CMS amends restriction of only one FDG PET scan for certain tumors
After a review, CMS said that it believed that the current absolute restriction is not supported by the available evidence, and therefore will amend 220.6.17 of the NCD manual:
- The NCD manual will be changed to remove the current absolute restriction of coverage to ‘only one’ FDG PET scan to determine the location and/or extent of the tumor for the therapeutic purposes related to the initial treatment strategy;
- CMS will continue to nationally cover one FDG PET scan to determine the location and/or extent of the tumor for the therapeutic purposes related to the initial treatment strategy; and
- Local Medicare administrative contractors will have discretion to cover (or not cover) within their jurisdictions any additional FDG PET scan for the therapeutic purposes related to the initial treatment strategy.
“For any individual beneficiary the usefulness of any additional FDG PET scan for initial treatment planning might be affected by the beneficiary’s specific medical problem, the availability of results of other diagnostic tests and the expertise of the interpreting physician,” stated CMS in the memo. In such situations, the agency said their local administrative contractors, who may more readily obtain this information, can make these determinations about any additional FDG PET scan for initial treatment planning within their jurisdictions.
The section 220.6.17 of the NCD manual previously described, that established an absolute frequency limitation of only one FDG PET study for the noted purposes.

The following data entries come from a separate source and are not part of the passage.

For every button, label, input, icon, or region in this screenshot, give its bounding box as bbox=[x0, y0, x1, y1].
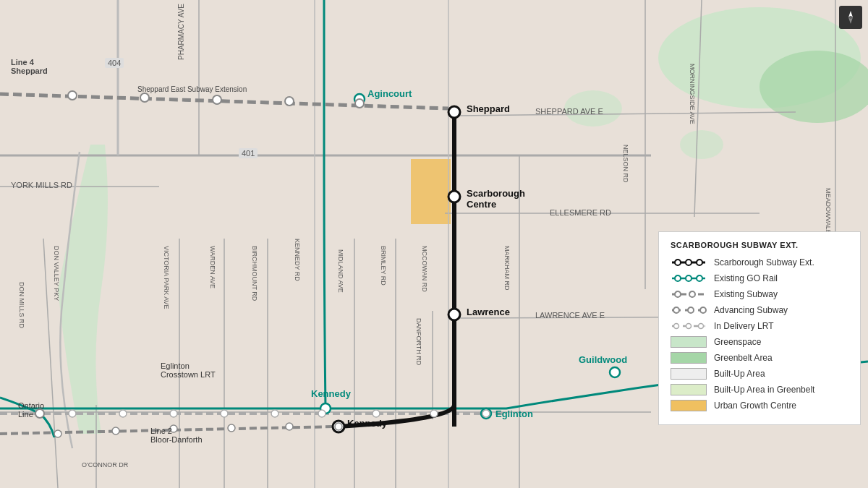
legend-item-go-rail: Existing GO Rail bbox=[671, 273, 848, 284]
svg-point-82 bbox=[686, 324, 692, 329]
svg-point-57 bbox=[112, 427, 119, 435]
mccowan-label: MCCOWAN RD bbox=[421, 246, 428, 292]
svg-point-46 bbox=[355, 99, 364, 108]
legend-swatch-urban-growth bbox=[671, 400, 707, 411]
warden-label: WARDEN AVE bbox=[209, 246, 216, 288]
svg-point-53 bbox=[373, 410, 380, 417]
birchmount-label: BIRCHMOUNT RD bbox=[251, 246, 258, 301]
svg-rect-5 bbox=[411, 159, 451, 224]
svg-point-40 bbox=[610, 367, 620, 377]
legend-label-scarborough-ext: Scarborough Subway Ext. bbox=[714, 257, 814, 267]
eglinton-crosstown-label: EglintonCrosstown LRT bbox=[161, 361, 216, 379]
svg-point-42 bbox=[68, 91, 77, 100]
line4-label: Line 4Sheppard bbox=[11, 58, 48, 75]
svg-point-47 bbox=[69, 410, 76, 417]
markham-label: MARKHAM RD bbox=[503, 246, 511, 291]
ontario-line-label: OntarioLine bbox=[18, 401, 44, 419]
svg-point-66 bbox=[675, 260, 681, 265]
svg-point-79 bbox=[700, 307, 706, 313]
svg-point-77 bbox=[673, 307, 679, 313]
svg-point-52 bbox=[318, 410, 326, 417]
legend-label-built-up: Built-Up Area bbox=[714, 369, 765, 379]
svg-point-71 bbox=[686, 275, 692, 281]
line2-label: Line 2Bloor-Danforth bbox=[150, 427, 203, 444]
svg-point-48 bbox=[119, 410, 127, 417]
svg-point-56 bbox=[54, 430, 61, 437]
svg-point-83 bbox=[699, 324, 704, 329]
don-mills-label: DON MILLS RD bbox=[18, 282, 25, 328]
svg-point-4 bbox=[680, 130, 723, 159]
legend-item-delivery-lrt: In Delivery LRT bbox=[671, 320, 848, 332]
legend-label-advancing-subway: Advancing Subway bbox=[714, 305, 788, 315]
road-label-pharmacy: PHARMACY AVE bbox=[177, 4, 185, 60]
kennedy-rd-label: KENNEDY RD bbox=[294, 239, 301, 281]
legend-item-built-up: Built-Up Area bbox=[671, 368, 848, 380]
highway-401-label: 401 bbox=[239, 148, 258, 158]
victoria-park-label: VICTORIA PARK AVE bbox=[163, 246, 170, 309]
svg-point-61 bbox=[335, 423, 342, 430]
legend-line-advancing bbox=[671, 304, 707, 316]
svg-point-74 bbox=[675, 291, 681, 297]
lawrence-label: Lawrence bbox=[467, 307, 510, 317]
legend-line-existing-subway bbox=[671, 288, 707, 300]
eglinton-label: Eglinton bbox=[495, 408, 533, 419]
lawrence-ave-label: LAWRENCE AVE E bbox=[535, 311, 605, 320]
kennedy-go-label: Kennedy bbox=[311, 388, 351, 399]
map-container: PHARMACY AVE 404 401 Line 4Sheppard Shep… bbox=[0, 0, 868, 488]
york-mills-label: YORK MILLS RD bbox=[11, 181, 72, 189]
danforth-label: DANFORTH RD bbox=[415, 318, 422, 365]
legend-item-scarborough-ext: Scarborough Subway Ext. bbox=[671, 257, 848, 268]
svg-point-50 bbox=[221, 410, 228, 417]
svg-point-64 bbox=[849, 16, 852, 19]
svg-point-59 bbox=[228, 424, 235, 432]
morningside-label: MORNINGSIDE AVE bbox=[689, 64, 696, 124]
ellesmere-label: ELLESMERE RD bbox=[550, 208, 611, 217]
highway-404-label: 404 bbox=[105, 58, 124, 68]
don-valley-pkwy-label: DON VALLEY PKY bbox=[53, 246, 60, 301]
svg-point-78 bbox=[688, 307, 694, 313]
legend-swatch-built-up-greenbelt bbox=[671, 384, 707, 395]
svg-point-67 bbox=[686, 260, 692, 265]
oconnor-label: O'CONNOR DR bbox=[82, 461, 128, 468]
kennedy-main-label: Kennedy bbox=[347, 418, 387, 429]
midland-label: MIDLAND AVE bbox=[337, 249, 344, 293]
legend-label-urban-growth: Urban Growth Centre bbox=[714, 401, 796, 411]
legend-label-greenspace: Greenspace bbox=[714, 337, 761, 347]
legend-label-greenbelt: Greenbelt Area bbox=[714, 353, 773, 363]
legend-line-go bbox=[671, 273, 707, 284]
legend-line-delivery-lrt bbox=[671, 320, 707, 332]
svg-point-45 bbox=[285, 97, 294, 106]
legend-item-advancing-subway: Advancing Subway bbox=[671, 304, 848, 316]
legend-panel: SCARBOROUGH SUBWAY EXT. Scarborough Subw… bbox=[658, 231, 861, 425]
scarborough-centre-label: ScarboroughCentre bbox=[467, 188, 525, 210]
svg-point-51 bbox=[271, 410, 278, 417]
svg-point-75 bbox=[689, 291, 695, 297]
legend-item-existing-subway: Existing Subway bbox=[671, 288, 848, 300]
legend-label-go-rail: Existing GO Rail bbox=[714, 273, 778, 283]
legend-swatch-greenspace bbox=[671, 336, 707, 348]
sheppard-station-label: Sheppard bbox=[467, 103, 510, 114]
svg-point-60 bbox=[286, 423, 293, 430]
svg-point-49 bbox=[170, 410, 177, 417]
legend-title: SCARBOROUGH SUBWAY EXT. bbox=[671, 241, 848, 249]
svg-point-43 bbox=[140, 93, 149, 102]
svg-point-35 bbox=[448, 309, 460, 320]
compass bbox=[839, 6, 862, 29]
svg-point-33 bbox=[448, 106, 460, 118]
svg-point-55 bbox=[482, 410, 490, 417]
brimley-label: BRIMLEY RD bbox=[380, 246, 387, 286]
svg-point-34 bbox=[448, 191, 460, 202]
svg-point-70 bbox=[675, 275, 681, 281]
agincourt-label: Agincourt bbox=[367, 88, 412, 99]
legend-item-built-up-greenbelt: Built-Up Area in Greenbelt bbox=[671, 384, 848, 395]
legend-item-greenbelt: Greenbelt Area bbox=[671, 352, 848, 364]
nelson-label: NELSON RD bbox=[622, 145, 629, 183]
legend-swatch-greenbelt bbox=[671, 352, 707, 364]
legend-swatch-built-up bbox=[671, 368, 707, 380]
guildwood-label: Guildwood bbox=[579, 354, 627, 365]
sheppard-ave-e-label: SHEPPARD AVE E bbox=[535, 107, 603, 116]
legend-label-existing-subway: Existing Subway bbox=[714, 289, 778, 299]
svg-point-68 bbox=[697, 260, 702, 265]
legend-label-built-up-greenbelt: Built-Up Area in Greenbelt bbox=[714, 385, 814, 395]
legend-line-scarborough bbox=[671, 257, 707, 268]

The agency wrote it will cover 'only one' FDG PET study for beneficiaries who have solid tumors that are biopsy proven or strongly suspected based on other diagnostic testing when the beneficiary’s treating physician determines that the FDG PET study is needed to determine the location and/or extent of the tumor for the following therapeutic purposes related to the initial treatment strategy:
- To determine whether or not the beneficiary is an appropriate candidate for an invasive diagnostic or therapeutic procedure; or
- To determine the optimal anatomic location for an invasive procedure; or
- To determine the anatomic extent of tumor when the recommended anti-tumor treatment reasonably depends on the extent of the tumor.
CMS received 35 public comments during the initial comment period from Nov. 9, 2009 through Dec. 9, 2009 and four comments pertaining to this decision from May 6 through June 5.